Your vital signs will be taken and recent medical history discussed. Most of the blood draws will be done by a "finger stick." This test involves a prick to your finger, and from a drop of blood, reveals whether your dosage needs to be raised, lowered, or maintained. This fast, simple test allows you to leave the clinic visit with your next weeks' dosage.

How do I keep my medication and dosing straight?

You'll be given one or more 7-day prefilled pillboxes. You simply take your daily dose each evening and bring the pillbox dispensers back to your next clinic visit to be filled again. It will be important not to change the order of each daily dose. This will be discussed with you at each of your visits.

What do I do to learn more?

Contact your clinical trial team—they'll be glad to answer any questions you may have.

Am I allowed to take aspirin during this trial?

Your clinical trial doctor will talk with you about all of your medications. Some patients can continue to take low-dose aspirin (ie, baby aspirin), but because it also thins blood, in some people this combination could put them in danger of bleeding.

To know whether any medication or vitamin supplement is safe to take during the trial, ask your clinical trial doctor before taking it.

Will I still see my regular doctor if I participate?

You will still see your regular doctor whenever you wish. You'll remain in the care of your personal physician for the duration of the study as clinical trial doctors provide only trial-related care. Your doctor can be notified of your participation and provided with any other information requested if you choose.

Does it cost me anything to participate?

All of your trial-related medication, lab work, evaluations, and ongoing monitoring are provided at no cost to you or your insurance company. Enrolled participants will also be reimbursed for their time and travel.

What if I rely on family members for support?

If someone regularly drives you to your medical appointments, you may want to consult with them to make sure your clinic visits can be accommodated within their schedule.

How will the information for this clinical trial be used?

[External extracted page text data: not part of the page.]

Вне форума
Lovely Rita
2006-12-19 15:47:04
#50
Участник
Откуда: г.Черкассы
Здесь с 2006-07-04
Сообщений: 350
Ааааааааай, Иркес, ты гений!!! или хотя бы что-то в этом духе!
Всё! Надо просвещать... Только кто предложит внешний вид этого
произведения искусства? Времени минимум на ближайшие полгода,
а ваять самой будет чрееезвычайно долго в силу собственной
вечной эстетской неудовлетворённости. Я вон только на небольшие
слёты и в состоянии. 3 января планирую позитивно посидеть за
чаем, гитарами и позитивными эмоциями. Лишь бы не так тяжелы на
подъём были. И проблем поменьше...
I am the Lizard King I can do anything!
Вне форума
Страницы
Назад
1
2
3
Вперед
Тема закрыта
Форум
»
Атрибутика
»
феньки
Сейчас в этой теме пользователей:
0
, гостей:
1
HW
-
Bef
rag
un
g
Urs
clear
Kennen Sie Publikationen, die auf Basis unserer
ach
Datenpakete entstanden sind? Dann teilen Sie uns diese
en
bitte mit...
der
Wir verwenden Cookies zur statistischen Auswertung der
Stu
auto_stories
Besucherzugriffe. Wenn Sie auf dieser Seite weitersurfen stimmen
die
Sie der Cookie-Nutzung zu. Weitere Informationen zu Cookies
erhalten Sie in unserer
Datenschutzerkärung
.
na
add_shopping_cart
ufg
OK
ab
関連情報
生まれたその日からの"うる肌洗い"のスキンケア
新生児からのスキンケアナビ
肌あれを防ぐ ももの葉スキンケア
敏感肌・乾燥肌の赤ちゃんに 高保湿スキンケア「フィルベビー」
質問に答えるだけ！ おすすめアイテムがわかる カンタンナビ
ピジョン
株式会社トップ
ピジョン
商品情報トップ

The information gained from your participation will make a valuable contribution to the future development of this investigational medication. The clinical trial doctor and staff will protect the privacy of your records and your identity within those records. Participants typically are identified by number or initials throughout the trial. Your identity will be kept confidential at all times except where disclosure may be required by law or as otherwise provided in your HIPAA Authorization.

What if I have to withdraw from the clinical trial?

Your participation is voluntary. You can change your mind at any time. There will be no penalty to you and your regular medical care will not change. Simply tell the clinical trial doctor or staff that you are unable to continue and return all unused medications and materials. After you withdraw from the trial, your doctor may return you to your previous treatment. Some additional visits will be necessary and important to ensure that your INR levels are kept within a safe range.